▶ EXERCISE AIM
The reply must consist of the lines from the first line of the records through the line containing "Теплый снуд, изготовленный", copied exactly, with every picture omitted.

▶ RECORDS SUPPLIED
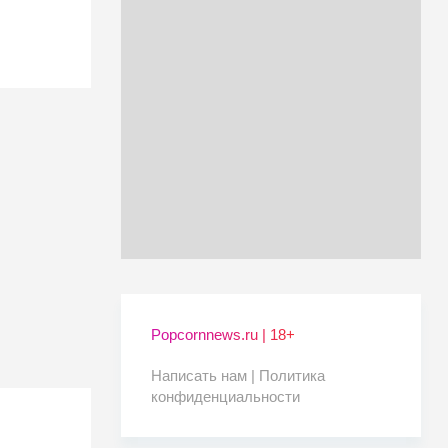
Popcornnews.ru | 18+
Написать нам |
Политика
конфиденциальности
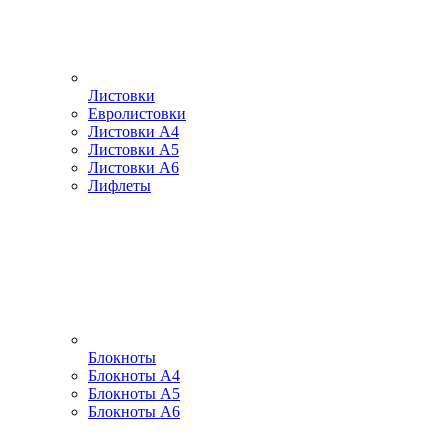
Листовки
Евролистовки
Листовки А4
Листовки А5
Листовки А6
Лифлеты
Блокноты
Блокноты А4
Блокноты А5
Блокноты А6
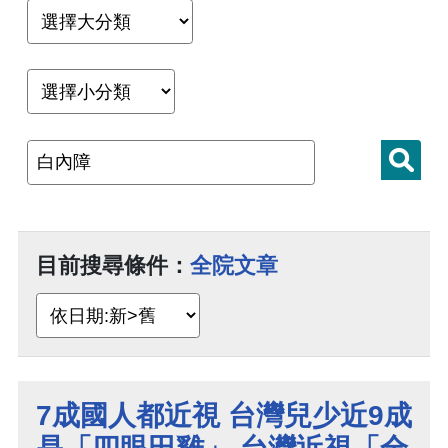
目前搜尋條件：
全院文章
7成國人都近視 台灣兒少近9成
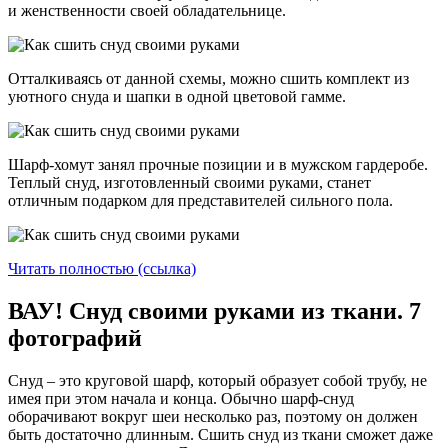
и женственности своей обладательнице.
Отталкиваясь от данной схемы, можно сшить комплект из
уютного снуда и шапки в одной цветовой гамме.
Шарф-хомут занял прочные позиции и в мужском гардеробе.
Теплый снуд, изготовленный своими руками, станет
отличным подарком для представителей сильного пола.
Читать полностью (ссылка)
ВАУ! Снуд своими руками из ткани. 7
фотографий
Снуд – это круговой шарф, который образует собой трубу, не
имея при этом начала и конца. Обычно шарф-снуд
оборачивают вокруг шеи несколько раз, поэтому он должен
быть достаточно длинным. Сшить снуд из ткани сможет даже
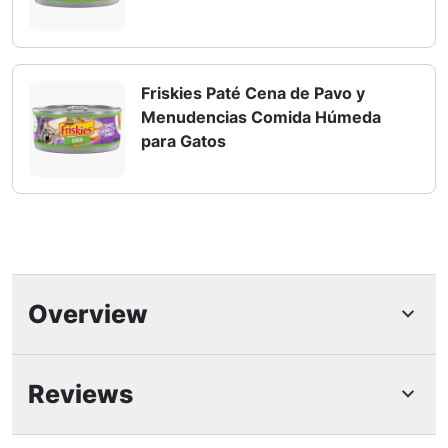
Friskies Paté Cena de Pavo y
Menudencias Comida Húmeda
para Gatos
Overview
Características Destacadas
Reviews
Nutrición 100% completa y equilibrada para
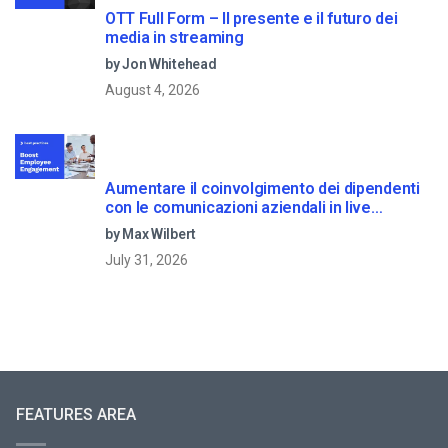
OTT Full Form – Il presente e il futuro dei
media in streaming
by Jon Whitehead
August 4, 2026
Aumentare il coinvolgimento dei dipendenti
con le comunicazioni aziendali in live
streaming
by Max Wilbert
July 31, 2026
FEATURES AREA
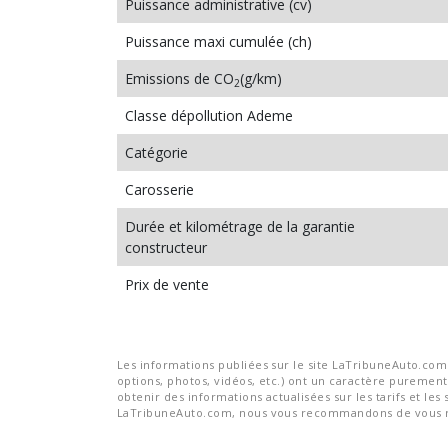
Puissance administrative (cv)
Puissance maxi cumulée (ch)
Emissions de CO
(g/km)
2
Classe dépollution Ademe
Catégorie
Carosserie
Durée et kilométrage de la garantie
constructeur
Prix de vente
Les informations publiées sur le site LaTribuneAuto.com s
options, photos, vidéos, etc.) ont un caractère purement 
obtenir des informations actualisées sur les tarifs et les 
LaTribuneAuto.com, nous vous recommandons de vous re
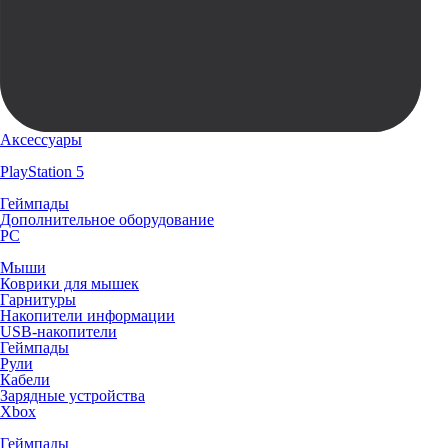
Аксессуары
PlayStation 5
Геймпады
Дополнительное оборудование
PC
Мыши
Коврики для мышек
Гарнитуры
Накопители информации
USB-накопители
Геймпады
Рули
Кабели
Зарядные устройства
Xbox
Геймпады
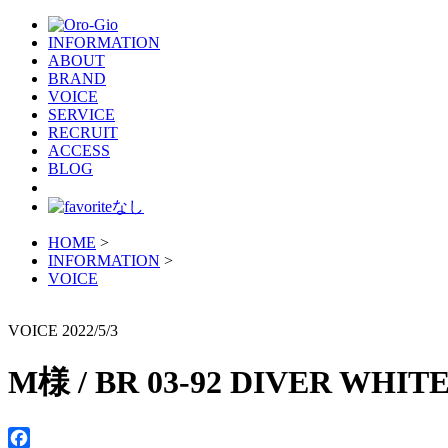
INFORMATION
ABOUT
BRAND
VOICE
SERVICE
RECRUIT
ACCESS
BLOG
HOME
>
INFORMATION
>
VOICE
VOICE
2022/5/3
M様 / BR 03-92 DIVER WHIT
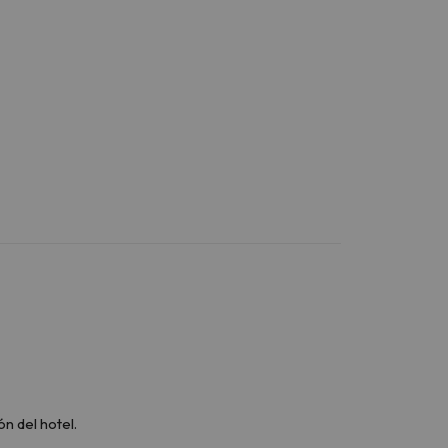
n del hotel.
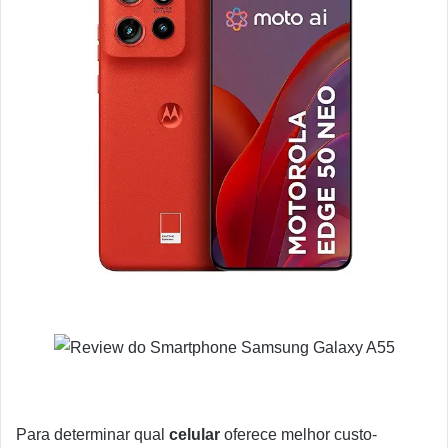
Para determinar qual
celular
oferece melhor custo-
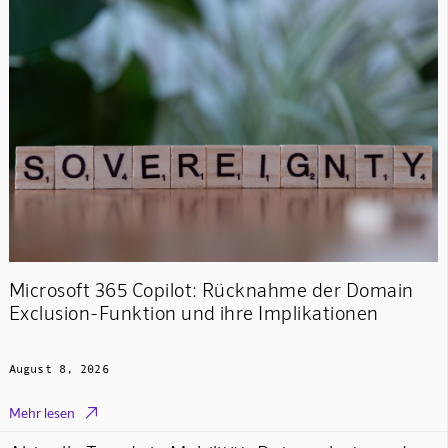
Microsoft 365 Copilot: Rücknahme der Domain
Exclusion-Funktion und ihre Implikationen
August 8, 2026

Mehr lesen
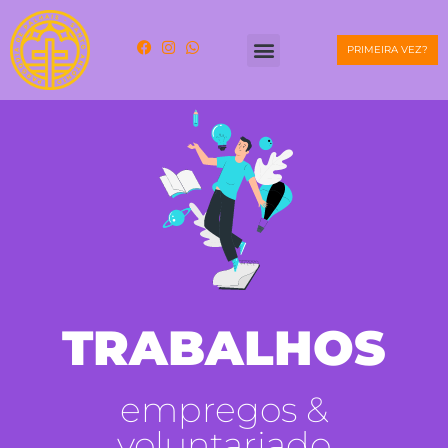
PRIMEIRA VEZ?
TRABALHOS
empregos &
voluntariado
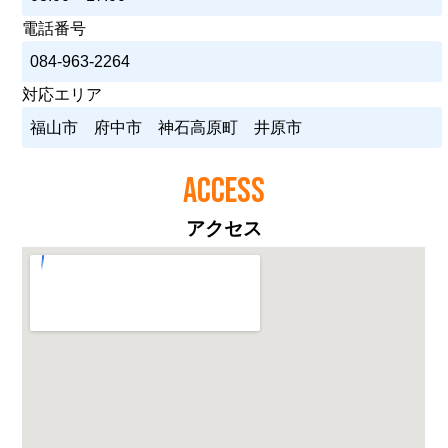
電話番号
084-963-2264
対応エリア
福山市 府中市 神石高原町 井原市
ACCESS
アクセス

▶ SOLUTION TO THE PROBLEM
Popcornnews.ru | 18+
Написать нам |
Политика
конфиденциальности
Листовки
Евролистовки
Листовки А4
Листовки А5
Листовки А6
Лифлеты
Блокноты
Блокноты А4
Блокноты А5
Блокноты А6
目前搜尋條件：
全院文章
7成國人都近視 台灣兒少近9成
и женственности своей обладательнице.
Отталкиваясь от данной схемы, можно сшить комплект из
уютного снуда и шапки в одной цветовой гамме.
Шарф-хомут занял прочные позиции и в мужском гардеробе.
Теплый снуд, изготовленный своими руками, станет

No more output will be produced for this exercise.